Saved data entries

☆ ☆ ☆ ☆

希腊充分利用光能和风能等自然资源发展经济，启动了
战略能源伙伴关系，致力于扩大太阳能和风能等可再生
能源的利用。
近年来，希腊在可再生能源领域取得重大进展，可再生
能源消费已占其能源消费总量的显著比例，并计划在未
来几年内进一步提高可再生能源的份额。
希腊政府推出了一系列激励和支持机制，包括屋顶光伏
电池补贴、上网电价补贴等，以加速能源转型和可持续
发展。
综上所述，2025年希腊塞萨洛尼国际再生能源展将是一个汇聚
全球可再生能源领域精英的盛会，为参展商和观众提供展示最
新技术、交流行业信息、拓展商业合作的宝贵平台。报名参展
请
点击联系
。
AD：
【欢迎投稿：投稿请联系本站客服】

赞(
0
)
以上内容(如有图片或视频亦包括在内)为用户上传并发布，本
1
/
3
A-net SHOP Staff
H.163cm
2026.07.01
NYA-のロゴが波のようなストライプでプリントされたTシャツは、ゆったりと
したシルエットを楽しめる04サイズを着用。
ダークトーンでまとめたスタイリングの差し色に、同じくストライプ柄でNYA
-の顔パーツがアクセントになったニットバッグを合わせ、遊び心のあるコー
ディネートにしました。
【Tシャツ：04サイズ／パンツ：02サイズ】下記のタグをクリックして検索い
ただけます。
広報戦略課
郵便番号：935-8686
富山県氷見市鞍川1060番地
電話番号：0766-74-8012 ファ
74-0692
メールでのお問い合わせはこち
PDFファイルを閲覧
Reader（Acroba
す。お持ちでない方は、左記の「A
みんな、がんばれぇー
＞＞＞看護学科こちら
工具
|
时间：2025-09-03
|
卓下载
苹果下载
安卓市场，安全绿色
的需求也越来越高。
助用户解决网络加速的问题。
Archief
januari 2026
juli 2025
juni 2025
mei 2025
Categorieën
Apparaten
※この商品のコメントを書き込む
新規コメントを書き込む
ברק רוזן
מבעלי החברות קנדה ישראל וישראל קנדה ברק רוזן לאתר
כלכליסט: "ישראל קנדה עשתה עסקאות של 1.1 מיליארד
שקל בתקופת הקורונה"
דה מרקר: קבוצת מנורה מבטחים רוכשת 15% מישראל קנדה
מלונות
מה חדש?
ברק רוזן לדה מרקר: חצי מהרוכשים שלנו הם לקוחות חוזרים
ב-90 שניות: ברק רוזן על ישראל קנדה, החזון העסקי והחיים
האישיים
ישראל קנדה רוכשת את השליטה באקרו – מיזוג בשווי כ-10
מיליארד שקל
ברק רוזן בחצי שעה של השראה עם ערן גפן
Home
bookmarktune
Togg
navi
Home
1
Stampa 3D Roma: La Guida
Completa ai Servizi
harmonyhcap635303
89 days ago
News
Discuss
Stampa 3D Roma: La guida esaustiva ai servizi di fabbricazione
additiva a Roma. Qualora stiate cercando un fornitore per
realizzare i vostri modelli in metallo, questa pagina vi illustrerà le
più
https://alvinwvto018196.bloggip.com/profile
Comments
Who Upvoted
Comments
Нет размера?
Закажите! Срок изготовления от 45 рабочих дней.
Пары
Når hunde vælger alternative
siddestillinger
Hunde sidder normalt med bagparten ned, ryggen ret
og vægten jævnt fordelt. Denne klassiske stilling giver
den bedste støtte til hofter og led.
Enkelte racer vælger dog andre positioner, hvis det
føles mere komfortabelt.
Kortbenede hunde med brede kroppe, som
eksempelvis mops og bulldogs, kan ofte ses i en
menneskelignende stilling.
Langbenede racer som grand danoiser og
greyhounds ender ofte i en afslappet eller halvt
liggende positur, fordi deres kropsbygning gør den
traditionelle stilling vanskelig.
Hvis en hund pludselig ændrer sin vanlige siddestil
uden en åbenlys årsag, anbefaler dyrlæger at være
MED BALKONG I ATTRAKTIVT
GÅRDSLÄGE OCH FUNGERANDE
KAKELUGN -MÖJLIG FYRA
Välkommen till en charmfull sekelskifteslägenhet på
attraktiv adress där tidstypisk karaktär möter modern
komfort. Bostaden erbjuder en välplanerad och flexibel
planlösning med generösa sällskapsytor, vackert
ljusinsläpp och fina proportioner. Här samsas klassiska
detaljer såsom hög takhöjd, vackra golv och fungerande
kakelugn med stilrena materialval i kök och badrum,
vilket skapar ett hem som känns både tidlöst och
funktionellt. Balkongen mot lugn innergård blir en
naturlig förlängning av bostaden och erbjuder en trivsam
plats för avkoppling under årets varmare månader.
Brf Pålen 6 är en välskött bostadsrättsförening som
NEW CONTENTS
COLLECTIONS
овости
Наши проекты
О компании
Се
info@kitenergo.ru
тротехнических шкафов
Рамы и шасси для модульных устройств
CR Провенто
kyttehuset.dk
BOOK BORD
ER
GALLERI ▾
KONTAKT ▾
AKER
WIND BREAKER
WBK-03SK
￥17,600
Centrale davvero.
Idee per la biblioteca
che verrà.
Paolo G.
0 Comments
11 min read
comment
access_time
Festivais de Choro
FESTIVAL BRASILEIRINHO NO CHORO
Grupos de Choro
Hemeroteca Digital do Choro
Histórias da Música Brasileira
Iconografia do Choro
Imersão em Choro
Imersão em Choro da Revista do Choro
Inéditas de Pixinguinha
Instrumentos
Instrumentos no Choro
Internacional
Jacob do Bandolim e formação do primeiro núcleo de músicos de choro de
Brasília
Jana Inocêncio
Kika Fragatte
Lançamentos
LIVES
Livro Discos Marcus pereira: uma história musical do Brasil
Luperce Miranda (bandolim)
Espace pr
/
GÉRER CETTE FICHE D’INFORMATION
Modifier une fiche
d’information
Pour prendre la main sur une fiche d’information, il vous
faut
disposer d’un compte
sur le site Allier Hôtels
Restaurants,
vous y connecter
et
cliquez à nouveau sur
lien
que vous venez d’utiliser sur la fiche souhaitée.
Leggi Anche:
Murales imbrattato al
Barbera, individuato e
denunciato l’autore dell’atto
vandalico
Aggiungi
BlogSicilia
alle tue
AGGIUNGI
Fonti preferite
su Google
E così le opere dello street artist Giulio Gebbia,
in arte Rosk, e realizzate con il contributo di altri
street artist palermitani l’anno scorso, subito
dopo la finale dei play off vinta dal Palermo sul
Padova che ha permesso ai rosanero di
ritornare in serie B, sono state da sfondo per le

☆ ☆ ☆ ☆

ACTION ITEM -
What is needed is an exact copy of all the records.

REPLY TO THE TASK -
希腊充分利用光能和风能等自然资源发展经济，启动了
战略能源伙伴关系，致力于扩大太阳能和风能等可再生
能源的利用。
近年来，希腊在可再生能源领域取得重大进展，可再生
能源消费已占其能源消费总量的显著比例，并计划在未
来几年内进一步提高可再生能源的份额。
希腊政府推出了一系列激励和支持机制，包括屋顶光伏
电池补贴、上网电价补贴等，以加速能源转型和可持续
发展。
综上所述，2025年希腊塞萨洛尼国际再生能源展将是一个汇聚
全球可再生能源领域精英的盛会，为参展商和观众提供展示最
新技术、交流行业信息、拓展商业合作的宝贵平台。报名参展
请
点击联系
。
AD：
【欢迎投稿：投稿请联系本站客服】

赞(
0
)
以上内容(如有图片或视频亦包括在内)为用户上传并发布，本
1
/
3
A-net SHOP Staff
H.163cm
2026.07.01
NYA-のロゴが波のようなストライプでプリントされたTシャツは、ゆったりと
したシルエットを楽しめる04サイズを着用。
ダークトーンでまとめたスタイリングの差し色に、同じくストライプ柄でNYA
-の顔パーツがアクセントになったニットバッグを合わせ、遊び心のあるコー
ディネートにしました。
【Tシャツ：04サイズ／パンツ：02サイズ】下記のタグをクリックして検索い
ただけます。
広報戦略課
郵便番号：935-8686
富山県氷見市鞍川1060番地
電話番号：0766-74-8012 ファ
74-0692
メールでのお問い合わせはこち
PDFファイルを閲覧
Reader（Acroba
す。お持ちでない方は、左記の「A
みんな、がんばれぇー
＞＞＞看護学科こちら
工具
|
时间：2025-09-03
|
卓下载
苹果下载
安卓市场，安全绿色
的需求也越来越高。
助用户解决网络加速的问题。
Archief
januari 2026
juli 2025
juni 2025
mei 2025
Categorieën
Apparaten
※この商品のコメントを書き込む
新規コメントを書き込む
ברק רוזן
מבעלי החברות קנדה ישראל וישראל קנדה ברק רוזן לאתר
כלכליסט: "ישראל קנדה עשתה עסקאות של 1.1 מיליארד
שקל בתקופת הקורונה"
דה מרקר: קבוצת מנורה מבטחים רוכשת 15% מישראל קנדה
מלונות
מה חדש?
ברק רוזן לדה מרקר: חצי מהרוכשים שלנו הם לקוחות חוזרים
ב-90 שניות: ברק רוזן על ישראל קנדה, החזון העסקי והחיים
האישיים
ישראל קנדה רוכשת את השליטה באקרו – מיזוג בשווי כ-10
מיליארד שקל
ברק רוזן בחצי שעה של השראה עם ערן גפן
Home
bookmarktune
Togg
navi
Home
1
Stampa 3D Roma: La Guida
Completa ai Servizi
harmonyhcap635303
89 days ago
News
Discuss
Stampa 3D Roma: La guida esaustiva ai servizi di fabbricazione
additiva a Roma. Qualora stiate cercando un fornitore per
realizzare i vostri modelli in metallo, questa pagina vi illustrerà le
più
https://alvinwvto018196.bloggip.com/profile
Comments
Who Upvoted
Comments
Нет размера?
Закажите! Срок изготовления от 45 рабочих дней.
Пары
Når hunde vælger alternative
siddestillinger
Hunde sidder normalt med bagparten ned, ryggen ret
og vægten jævnt fordelt. Denne klassiske stilling giver
den bedste støtte til hofter og led.
Enkelte racer vælger dog andre positioner, hvis det
føles mere komfortabelt.
Kortbenede hunde med brede kroppe, som
eksempelvis mops og bulldogs, kan ofte ses i en
menneskelignende stilling.
Langbenede racer som grand danoiser og
greyhounds ender ofte i en afslappet eller halvt
liggende positur, fordi deres kropsbygning gør den
traditionelle stilling vanskelig.
Hvis en hund pludselig ændrer sin vanlige siddestil
uden en åbenlys årsag, anbefaler dyrlæger at være
MED BALKONG I ATTRAKTIVT
GÅRDSLÄGE OCH FUNGERANDE
KAKELUGN -MÖJLIG FYRA
Välkommen till en charmfull sekelskifteslägenhet på
attraktiv adress där tidstypisk karaktär möter modern
komfort. Bostaden erbjuder en välplanerad och flexibel
planlösning med generösa sällskapsytor, vackert
ljusinsläpp och fina proportioner. Här samsas klassiska
detaljer såsom hög takhöjd, vackra golv och fungerande
kakelugn med stilrena materialval i kök och badrum,
vilket skapar ett hem som känns både tidlöst och
funktionellt. Balkongen mot lugn innergård blir en
naturlig förlängning av bostaden och erbjuder en trivsam
plats för avkoppling under årets varmare månader.
Brf Pålen 6 är en välskött bostadsrättsförening som
NEW CONTENTS
COLLECTIONS
овости
Наши проекты
О компании
Се
info@kitenergo.ru
тротехнических шкафов
Рамы и шасси для модульных устройств
CR Провенто
kyttehuset.dk
BOOK BORD
ER
GALLERI ▾
KONTAKT ▾
AKER
WIND BREAKER
WBK-03SK
￥17,600
Centrale davvero.
Idee per la biblioteca
che verrà.
Paolo G.
0 Comments
11 min read
comment
access_time
Festivais de Choro
FESTIVAL BRASILEIRINHO NO CHORO
Grupos de Choro
Hemeroteca Digital do Choro
Histórias da Música Brasileira
Iconografia do Choro
Imersão em Choro
Imersão em Choro da Revista do Choro
Inéditas de Pixinguinha
Instrumentos
Instrumentos no Choro
Internacional
Jacob do Bandolim e formação do primeiro núcleo de músicos de choro de
Brasília
Jana Inocêncio
Kika Fragatte
Lançamentos
LIVES
Livro Discos Marcus pereira: uma história musical do Brasil
Luperce Miranda (bandolim)
Espace pr
/
GÉRER CETTE FICHE D’INFORMATION
Modifier une fiche
d’information
Pour prendre la main sur une fiche d’information, il vous
faut
disposer d’un compte
sur le site Allier Hôtels
Restaurants,
vous y connecter
et
cliquez à nouveau sur
lien
que vous venez d’utiliser sur la fiche souhaitée.
Leggi Anche:
Murales imbrattato al
Barbera, individuato e
denunciato l’autore dell’atto
vandalico
Aggiungi
BlogSicilia
alle tue
AGGIUNGI
Fonti preferite
su Google
E così le opere dello street artist Giulio Gebbia,
in arte Rosk, e realizzate con il contributo di altri
street artist palermitani l’anno scorso, subito
dopo la finale dei play off vinta dal Palermo sul
Padova che ha permesso ai rosanero di
ritornare in serie B, sono state da sfondo per le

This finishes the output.